После врачебного обхода- его провел завотделением, пожилой грузный человек в высокой белоснежной крахмальной шапке- в дверь бочком протиснулась невзрачная, преждевременно состарившаяся женщина в цветастом платье из грубой синтетики, вышедшем из моды лет двадцать назад. Она держала авоську с фруктами. Обитатели палаты, в том числе и я, дружно на нее посмотрели. Женщина нерешительно приблизилась ко мне, осторожно, бочком присела на край продавленной кровати, отогнув простыню. Выронила авоську и бросилась ко мне на грудь, всхлипывая:
- Настенька, доченька моя, господи, ведь и на себя-то непохожа!
Я отстранилась, хотя каждое движение причиняло ужасную боль.
- Ты знаешь, что случилось?- коротко спросила я.
- Так ведь шторм! Сама знаешь, какие шторма бывают осенью. И
прогноз ведь был, и ветер уже начинался, даже рыбаки в море не вышли.
А вы самые умные, видишь ли, лето кончается, надо последние деньки поймать!- Она не заметила, как ее жалостливые причитания перешли в раздражение.- Васька Иванченко да рыжий Мишка соседский. Только им хоть бы хны, лодка перевернулась, они-то до берега добрались. А ты сразу воды нахлебалась. Говорят, что пытались тебе помочь, но не смогли. Но кто их теперь знает. А тебя потом искали, искали...

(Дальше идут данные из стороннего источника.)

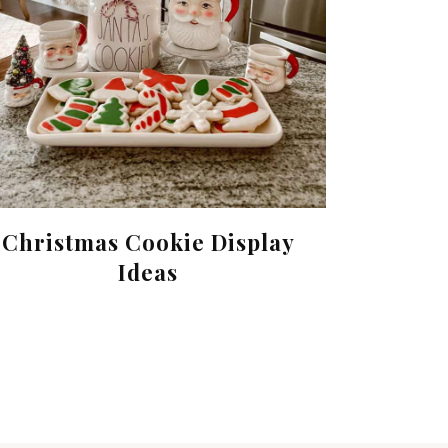
Christmas Cookie Display
Ideas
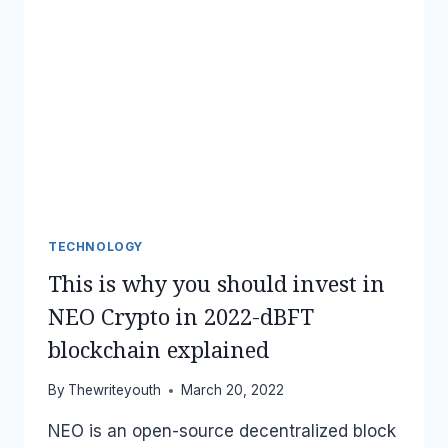
TECHNOLOGY
This is why you should invest in
NEO Crypto in 2022-dBFT
blockchain explained
By
Thewriteyouth
March 20, 2022
NEO is an open-source decentralized block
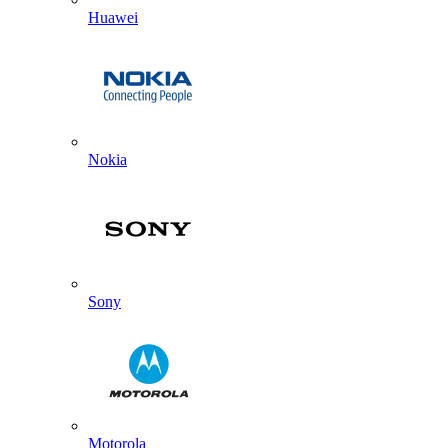
Huawei
Nokia
Sony
Motorola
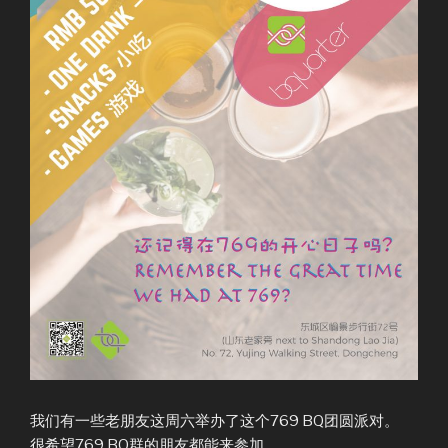
我们有一些老朋友这周六举办了这个769 BQ团圆派对。
很希望769 BQ群的朋友都能来参加。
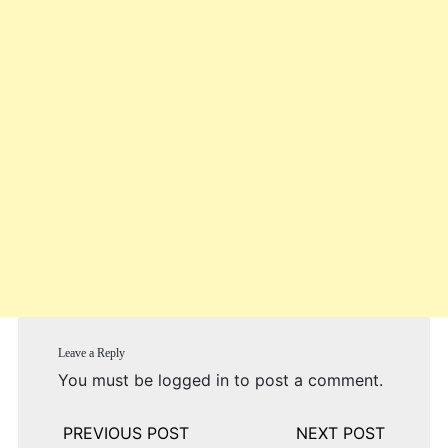
Leave a Reply
You must be
logged in
to post a comment.
Post
navigation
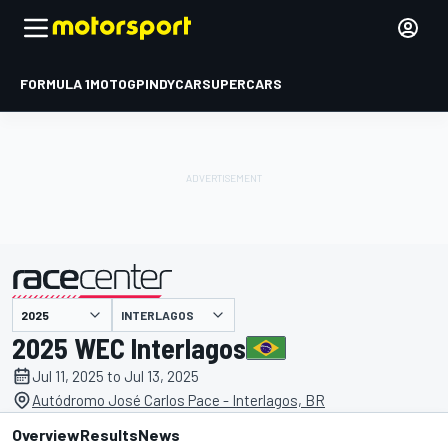
FORMULA 1
MOTOGP
INDYCAR
SUPERCARS
INTERLAGOS
presented by
2025 WEC Interlagos
Jul 11, 2025 to Jul 13, 2025
Autódromo José Carlos Pace - Interlagos, BR
Overview
Results
News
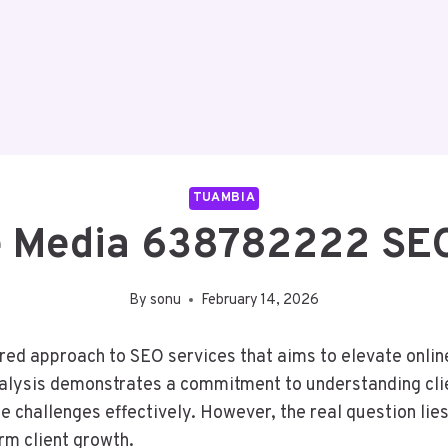
TUAMBIA
 Media 638782222 SEO
By
sonu
February 14, 2026
d approach to SEO services that aims to elevate online
lysis demonstrates a commitment to understanding client
 challenges effectively. However, the real question li
erm client growth.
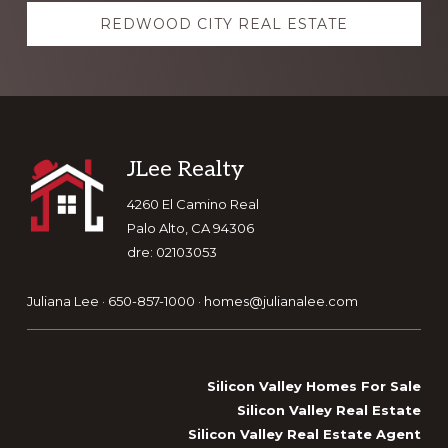
REDWOOD CITY REAL ESTATE
Footer
JLee Realty
4260 El Camino Real
Palo Alto, CA 94306
dre: 02103053
Juliana Lee · 650-857-1000 ·
homes@julianalee.com
Silicon Valley Homes For Sale
Silicon Valley Real Estate
Silicon Valley Real Estate Agent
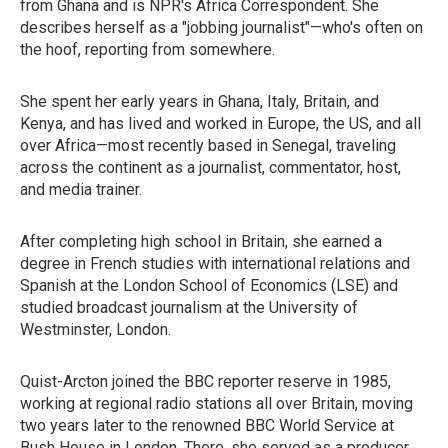
from Ghana and is NPR's Africa Correspondent. She
describes herself as a "jobbing journalist"—who's often on
the hoof, reporting from somewhere.
She spent her early years in Ghana, Italy, Britain, and
Kenya, and has lived and worked in Europe, the US, and all
over Africa—most recently based in Senegal, traveling
across the continent as a journalist, commentator, host,
and media trainer.
After completing high school in Britain, she earned a
degree in French studies with international relations and
Spanish at the London School of Economics (LSE) and
studied broadcast journalism at the University of
Westminster, London.
Quist-Arcton joined the BBC reporter reserve in 1985,
working at regional radio stations all over Britain, moving
two years later to the renowned BBC World Service at
Bush House in London. There, she served as a producer,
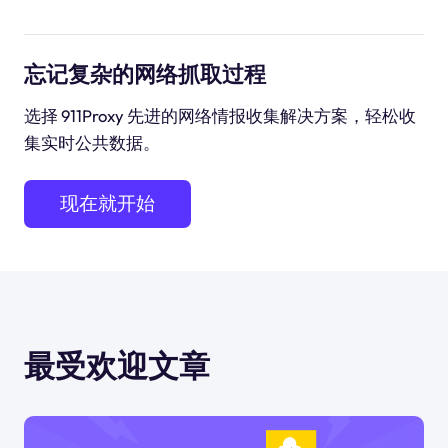
忘记复杂的网络抓取过程
选择 911Proxy 先进的网络情报收集解决方案，轻松收
集实时公共数据。
现在就开始
最受欢迎文章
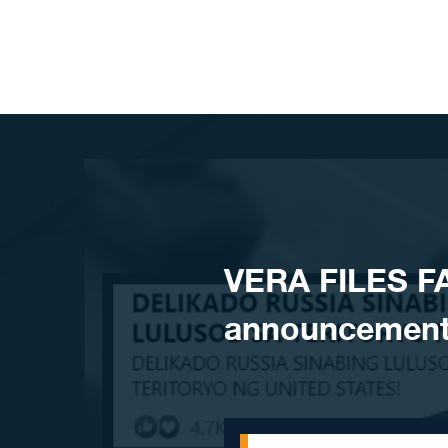
Skip to content
VERA FILES F
announcement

Я прямо поседела вся. Хорошо еще, какой-то курортник на дикий пляж
в такую даль отправился, там ведь сейчас пустынно. И нашел тебя, непонятно, как тебя аж туда принесло. Ой, господи,- заголосила она опять, сама я тебя не видела, меня уже в больницу позвали. Но говорят, вся в крови, от одежды одни клочки остались, едва дышала. Привезли сюда, сказали, если операцию не сделать, умереть можешь: кровь в голове
у тебя скопилась, так врач объяснил. Ой, прихожу я,- запричитала мать на всю палату, чувствуя на себе заинтересованные взгляды зрителей, и это определенно придавало ей сил.- Прихожу я, а ты... Головку обрили, вся в синяках и царапинах, а лицо-то, лицо!
- А что лицо,- прервала я ее, с ужасом думая, что еще
не видела себя в зеркале.
- Ой, лежишь вся белая, на лице кровоподтеки, нос сломан
об камни разбило.
- Дайте зеркало,- потребовала я.
Аня услужливо протянула пудреницу. Дрожащими руками я едва справилась с замочком. На меня взглянуло нечто, упакованное в белые бинты. Все остальное не поддавалось описанию. Последнее, что я запомнила, был отвратительный запах жженых перьев.

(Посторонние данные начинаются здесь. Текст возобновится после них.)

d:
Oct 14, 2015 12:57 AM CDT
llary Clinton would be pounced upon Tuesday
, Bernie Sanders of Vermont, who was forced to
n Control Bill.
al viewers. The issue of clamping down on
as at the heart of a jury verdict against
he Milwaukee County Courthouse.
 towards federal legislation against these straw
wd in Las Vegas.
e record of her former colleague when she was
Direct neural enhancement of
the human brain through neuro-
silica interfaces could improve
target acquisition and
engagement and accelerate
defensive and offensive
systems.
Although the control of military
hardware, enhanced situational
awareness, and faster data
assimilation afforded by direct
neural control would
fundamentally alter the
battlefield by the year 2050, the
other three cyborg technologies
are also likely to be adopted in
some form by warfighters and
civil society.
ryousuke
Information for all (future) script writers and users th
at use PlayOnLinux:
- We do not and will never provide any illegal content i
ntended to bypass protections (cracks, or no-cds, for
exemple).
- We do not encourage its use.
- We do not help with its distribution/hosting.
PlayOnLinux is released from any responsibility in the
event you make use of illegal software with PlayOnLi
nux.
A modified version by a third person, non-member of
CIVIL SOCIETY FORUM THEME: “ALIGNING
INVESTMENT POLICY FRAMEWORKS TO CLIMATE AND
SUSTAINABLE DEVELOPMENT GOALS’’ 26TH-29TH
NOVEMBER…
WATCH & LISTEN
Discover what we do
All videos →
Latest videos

Я пришла в себя, когда кто-то поднес к моему носу ватку с нашатырем. Вокруг стояли люди в белых халатах. Сестра протирала тампоном, смоченным спиртом, локтевой сгиб, врач с тревогой смотрел мне в лицо. Он сказал подошедшему заведующему:
- У нее только что был судорожный припадок. Посттравматический эписиндром, кроме того, ретроградная амнезия. Она узнала вас?- обратился он к испуганной женщине.
- Ну я же ее мать... Не знаю,- растерялась она.

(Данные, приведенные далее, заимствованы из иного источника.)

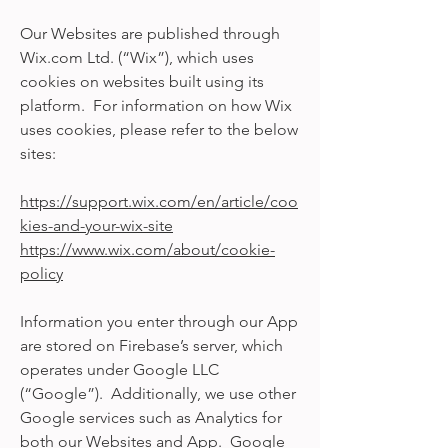
Our Websites are published through
Wix.com Ltd. (“Wix”), which uses
cookies on websites built using its
platform. For information on how Wix
uses cookies, please refer to the below
sites:
https://support.wix.com/en/article/coo
kies-and-your-wix-site
https://www.wix.com/about/cookie-
policy
Information you enter through our App
are stored on Firebase’s server, which
operates under Google LLC
(“Google”). Additionally, we use other
Google services such as Analytics for
both our Websites and App. Google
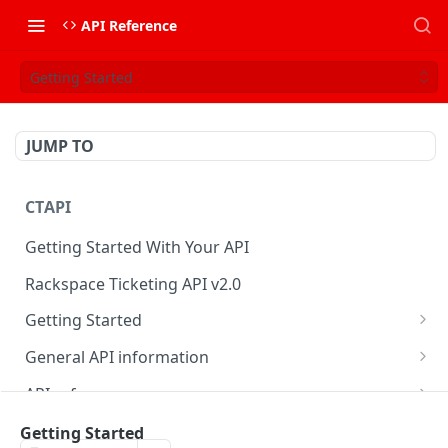
API Reference
Getting Started
JUMP TO
CTAPI
Getting Started With Your API
Rackspace Ticketing API v2.0
Getting Started
Onboarding
General API information
Get your credentials
Service access endpoints
API reference
Authenticate to Rackspace
Ticketing API contract version
Accounts
Ticketing event feed
Getting Started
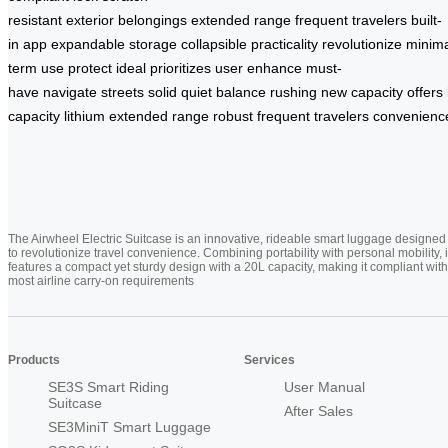
resistant
exterior
belongings
extended
range
frequent
travelers
built-
in
app
expandable
storage
collapsible
practicality
revolutionize
minima
term
use
protect
ideal
prioritizes
user
enhance
must-
have
navigate
streets
solid
quiet
balance
rushing
new
capacity
offers
capacity
lithium
extended
range
robust
frequent
travelers
convenienc
The Airwheel Electric Suitcase is an innovative, rideable smart luggage designed
to revolutionize travel convenience. Combining portability with personal mobility, i
features a compact yet sturdy design with a 20L capacity, making it compliant with
most airline carry-on requirements
Products
Services
SE3S Smart Riding
User Manual
Suitcase
After Sales
SE3MiniT Smart Luggage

Они вели себя так, будто меня здесь нет. Яразозлилась и закричала:
- Я не узнала! Я никого не узнала! Я себя не узнаю!
* * *
Время в больнице тянулось мучительно медленно. Обходы врачей, уколы, процедуры, долгие разговоры соседок по палате- в них я никогда не принимала участия- все угнетало меня. На голове, изуродованной багровым шрамом, постепенно отрастал полупрозрачный ежик волос. Отеки на лице спали, синяки и ссадины сошли. В зеркало на меня смотрело худенькое девичье личико с запавшими серыми глазами, тонким, упрямо сжатым ртом и носом с заметной горбинкой после перелома. Мать приходила часто нетрезвая, плакала, хватала меня за худые, покрытые голубыми венами руки. Она причитала, просила за что-то прощения, качала головой, всматриваясь в мое лицо. Громко, с надрывом обращалась к соседкам по палате, объясняя, как ее доченьку, ее кровинушку изменила болезнь. Ее послушать, так до этого я была и умница, и красавица,
и певунья-веселунья, и душа компании. Если все это правда, то я действительно сильно изменилась. Красавицей меня не назовешь: кожа да кости, остриженный наголо череп. А уж о веселье и речи быть не может. Явсе силилась что-то вспомнить, но все казалось мне чужим: и эта воющая пьяная женщина, моя мать, и я сама.